[Stored data]
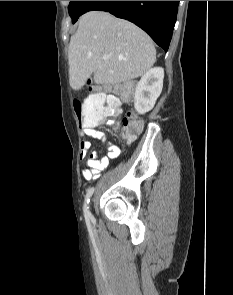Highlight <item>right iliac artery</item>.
Segmentation results:
<instances>
[{"instance_id": "82829eb1", "label": "right iliac artery", "mask_w": 233, "mask_h": 295, "mask_svg": "<svg viewBox=\"0 0 233 295\" xmlns=\"http://www.w3.org/2000/svg\"><path fill=\"white\" fill-rule=\"evenodd\" d=\"M93 192H94V187H91L88 189L86 196H85L83 210H84V215H85L86 220H89L91 218V213L89 211L88 203H89L90 197L92 196Z\"/></svg>"}]
</instances>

— WHAT IS NEEDED —
Would you write out each record above exactly, with no images?

— FINAL ANSWER —
Highlight <item>right iliac artery</item>.
Segmentation results:
<instances>
[{"instance_id": "82829eb1", "label": "right iliac artery", "mask_w": 233, "mask_h": 295, "mask_svg": "<svg viewBox=\"0 0 233 295\" xmlns=\"http://www.w3.org/2000/svg\"><path fill=\"white\" fill-rule=\"evenodd\" d=\"M93 192H94V187H91L88 189L86 196H85L83 210H84V215H85L86 220H89L91 218V213L89 211L88 203H89L90 197L92 196Z\"/></svg>"}]
</instances>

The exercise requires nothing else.